The airports of Sydney, Melbourne, Brisbane and Perth operate under a limited monitoring regime. Effective monitoring regimes can influence behaviour if the monitored companies consider that reporting of undesirable behaviour, such as high prices or declining service quality, could be met with regulation. This threat of regulation may have constrained behaviour in the past when the airports were first privatised. However, we do not consider that the current regime is effective in constraining behaviour. Moreover, any remaining threat of regulation will be further diminished if the Productivity Commission recommends against regulation in its fourth review of this nature.
The ACCC recognises that airports provide a range of services, including aeronautical, car parking and landside access services. The degree of market power they hold in the supply of those services can vary. As a result, different regulatory approaches may be appropriate for different services.

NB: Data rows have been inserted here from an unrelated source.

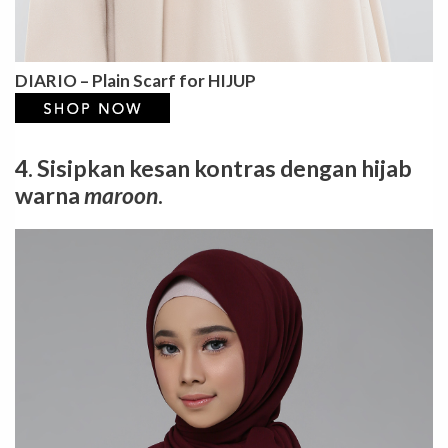
DIARIO – Plain Scarf for HIJUP
4. Sisipkan kesan kontras dengan hijab
warna
maroon
.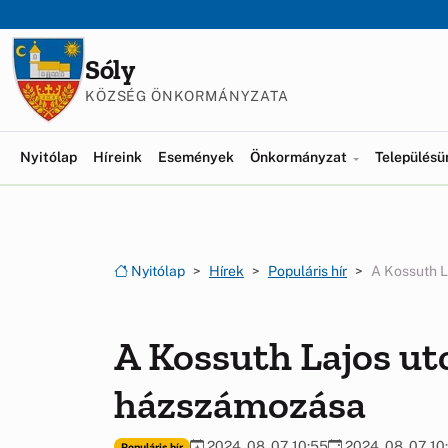
Ugrás a menüre
Ugrás a tartalomra
Sóly
KÖZSÉG ÖNKORMÁNYZATA
Nyitólap
Híreink
Események
Önkormányzat
Település
Nyitólap
Hírek
Populáris hír
A Kossuth L
A Kossuth Lajos ut
házszámozása
2024. 08. 07. 10:55
2024. 08. 07. 10
Populáris hír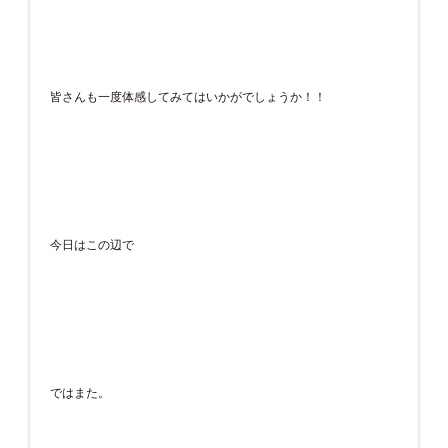
皆さんも一度体感してみてはいかがでしょうか！！
今日はこの辺で
ではまた。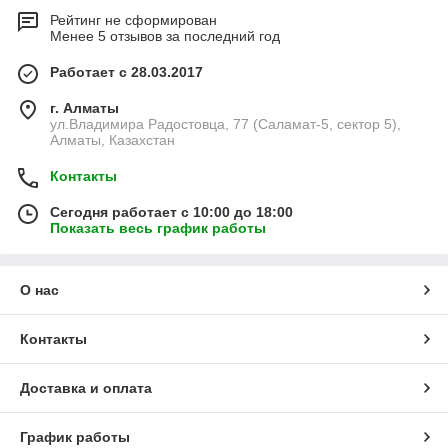
Рейтинг не сформирован
Менее 5 отзывов за последний год
Работает с 28.03.2017
г. Алматы
ул.Владимира Радостовца, 77 (Саламат-5, сектор 5),
Алматы, Казахстан
Контакты
Сегодня работает с 10:00 до 18:00
Показать весь график работы
О нас
Контакты
Доставка и оплата
График работы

It is therefore important to ensure that the elements of a regulatory approach are fit-for-purpose and that the benefits outweigh associated costs.

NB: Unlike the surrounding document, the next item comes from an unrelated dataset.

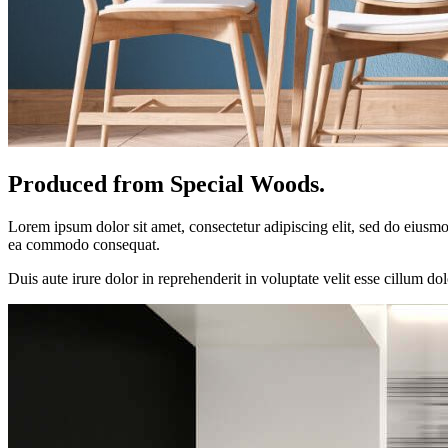
Produced from Special Woods.
Lorem ipsum dolor sit amet, consectetur adipiscing elit, sed do eiusmo
ea commodo consequat.
Duis aute irure dolor in reprehenderit in voluptate velit esse cillum do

The ACCC notes that the monitored airports have significantly raised aeronautical charges to airlines over time. Revenue per passenger is a useful proxy for showing movements in airport charges. Over the last decade, revenue per passenger has increased in real terms by 59 per cent at Perth Airport, 36 per cent at Brisbane Airport and 31 per cent at Melbourne Airport. Sydney Airport’s revenue per passenger has increased at a more subdued rate over this time (15 per cent). However, Sydney still maintains the highest revenue per passenger of the four airports with the airport almost doubling its charges just before it was privatised in 2002. The increases across the four airports over the last decade represent an additional $1.3 billion in payments from airlines.
Despite these significant increases in charges, only Perth Airport has materially improved its overall quality of service. The ratings for the other airports have been settled over this period, typically between the high end of ‘satisfactory’ and ‘good’.

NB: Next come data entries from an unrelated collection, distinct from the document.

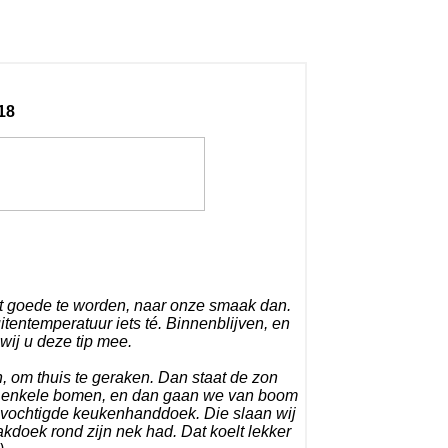
18
het goede te worden, naar onze smaak dan.
itentemperatuur iets té. Binnenblijven, en
wij u deze tip mee.
 om thuis te geraken. Dan staat de zon
 er enkele bomen, en dan gaan we van boom
evochtigde keukenhanddoek. Die slaan wij
akdoek rond zijn nek had. Dat koelt lekker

The ACCC considers that high aeronautical charges imposed by airports need to be addressed by a more effective regulatory regime. In the past, the Productivity Commission has not been sufficiently concerned with airport charges to recommend regulation because it has taken the view that such charges simply represent an economic transfer from airlines and passengers to airports, with no reduction in output. The ACCC considers that transfers in monopoly pricing have significance and would need to be examined carefully. In any case, the ACCC considers that the total economic welfare loss due to high airport charges is likely to be higher than previously considered by the Productivity Commission.
The Productivity Commission may wish to consider whether airlines would be better positioned to negotiate with airports if airlines were provided with additional information. This could be supported by the ACCC having the ability to create record-keeping rules for airports as it does in telecommunications.